Making my machine stay responsive when writing to USB drives

January 17, 2017

Yesterday I talked about how writing things to USB drives made my machine not very responsive, and in a comment Nolan pointed me to LWN's The pernicious USB-stick stall problem. According to LWN's article, the core problem is an excess accumulation of dirty write buffers, and they give some VM system sysctls that you can use to control this.

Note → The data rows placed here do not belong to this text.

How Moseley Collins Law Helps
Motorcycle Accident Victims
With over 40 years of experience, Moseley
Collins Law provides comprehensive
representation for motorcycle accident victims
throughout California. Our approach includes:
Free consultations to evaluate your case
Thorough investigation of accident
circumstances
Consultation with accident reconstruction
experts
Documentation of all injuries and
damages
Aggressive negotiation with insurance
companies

I was dubious that this was my problem, for two reasons. First, I have a 16 GB machine and I barely use all that memory, so I thought that allowing a process to grab a bit over 3 GB of them for dirty buffers wouldn't make much of a difference. Second, I had actually been running sync frequently (in a shell loop) during the entire process, because I have sometimes had it make a difference in these situations; I figured frequent syncs should limit the amount of dirty buffers accumulating in general. But I figured it couldn't hurt to try, so I used the dirty_background_bytes and dirty_bytes settings to limit this to 256 MB and 512 MB respectively and tested things again.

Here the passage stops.